### Extracted page text data

——

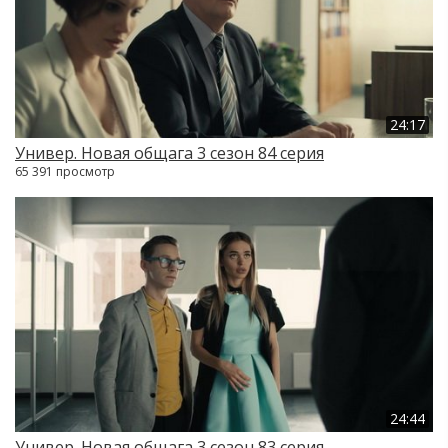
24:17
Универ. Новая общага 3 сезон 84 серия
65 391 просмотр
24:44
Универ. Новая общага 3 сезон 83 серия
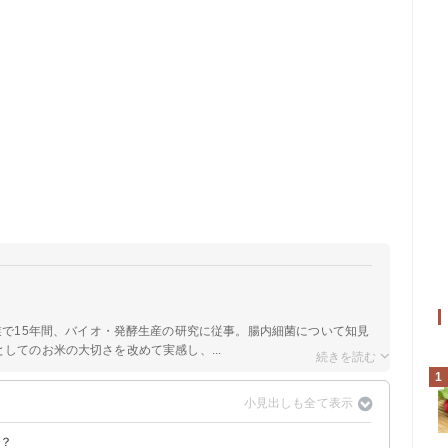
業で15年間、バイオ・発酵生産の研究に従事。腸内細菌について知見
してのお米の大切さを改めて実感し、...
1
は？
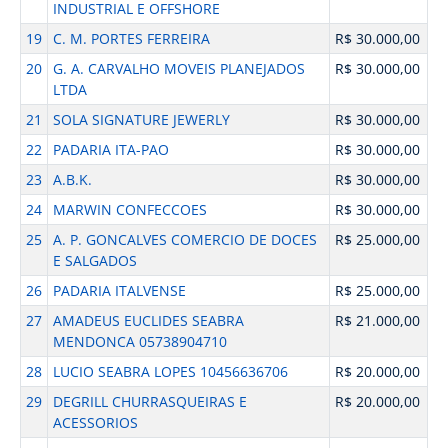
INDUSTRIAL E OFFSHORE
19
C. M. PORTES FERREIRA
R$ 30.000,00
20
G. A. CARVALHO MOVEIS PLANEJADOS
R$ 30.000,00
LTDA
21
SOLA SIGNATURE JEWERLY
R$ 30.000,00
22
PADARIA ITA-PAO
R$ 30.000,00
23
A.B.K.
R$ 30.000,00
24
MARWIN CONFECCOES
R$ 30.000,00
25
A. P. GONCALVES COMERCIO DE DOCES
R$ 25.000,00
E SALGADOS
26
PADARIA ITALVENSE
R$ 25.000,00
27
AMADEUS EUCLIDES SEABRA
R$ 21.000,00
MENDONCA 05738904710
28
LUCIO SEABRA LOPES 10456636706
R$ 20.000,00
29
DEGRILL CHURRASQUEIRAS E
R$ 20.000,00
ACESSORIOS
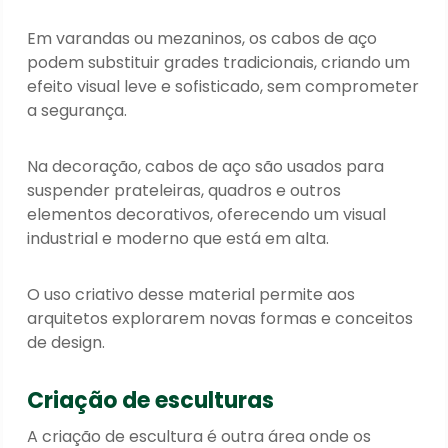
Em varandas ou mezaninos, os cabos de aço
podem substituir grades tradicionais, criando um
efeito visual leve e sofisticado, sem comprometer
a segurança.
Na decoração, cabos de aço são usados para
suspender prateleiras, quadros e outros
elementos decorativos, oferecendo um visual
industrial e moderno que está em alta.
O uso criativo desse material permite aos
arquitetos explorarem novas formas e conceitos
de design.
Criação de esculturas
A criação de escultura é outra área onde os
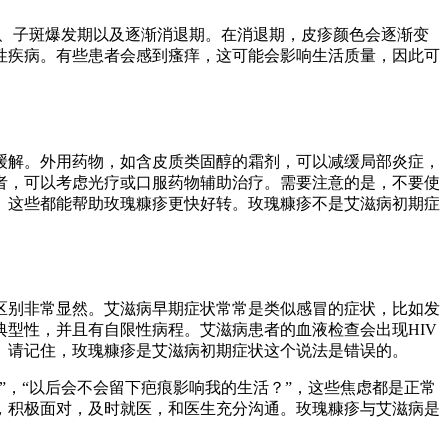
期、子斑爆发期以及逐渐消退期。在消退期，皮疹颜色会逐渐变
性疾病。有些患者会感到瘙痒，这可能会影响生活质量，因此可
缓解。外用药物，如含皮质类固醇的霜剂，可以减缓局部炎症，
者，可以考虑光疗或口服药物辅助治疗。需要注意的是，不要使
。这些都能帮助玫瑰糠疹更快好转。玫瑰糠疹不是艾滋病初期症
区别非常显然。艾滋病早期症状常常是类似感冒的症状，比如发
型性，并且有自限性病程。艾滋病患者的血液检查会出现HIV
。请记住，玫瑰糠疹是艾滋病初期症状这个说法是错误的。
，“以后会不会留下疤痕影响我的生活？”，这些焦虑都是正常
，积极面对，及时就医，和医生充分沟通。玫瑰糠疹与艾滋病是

——

Scan the records above, then copy out each line that mentions "серия".

Универ. Новая общага 3 сезон 84 серия
Универ. Новая общага 3 сезон 83 серия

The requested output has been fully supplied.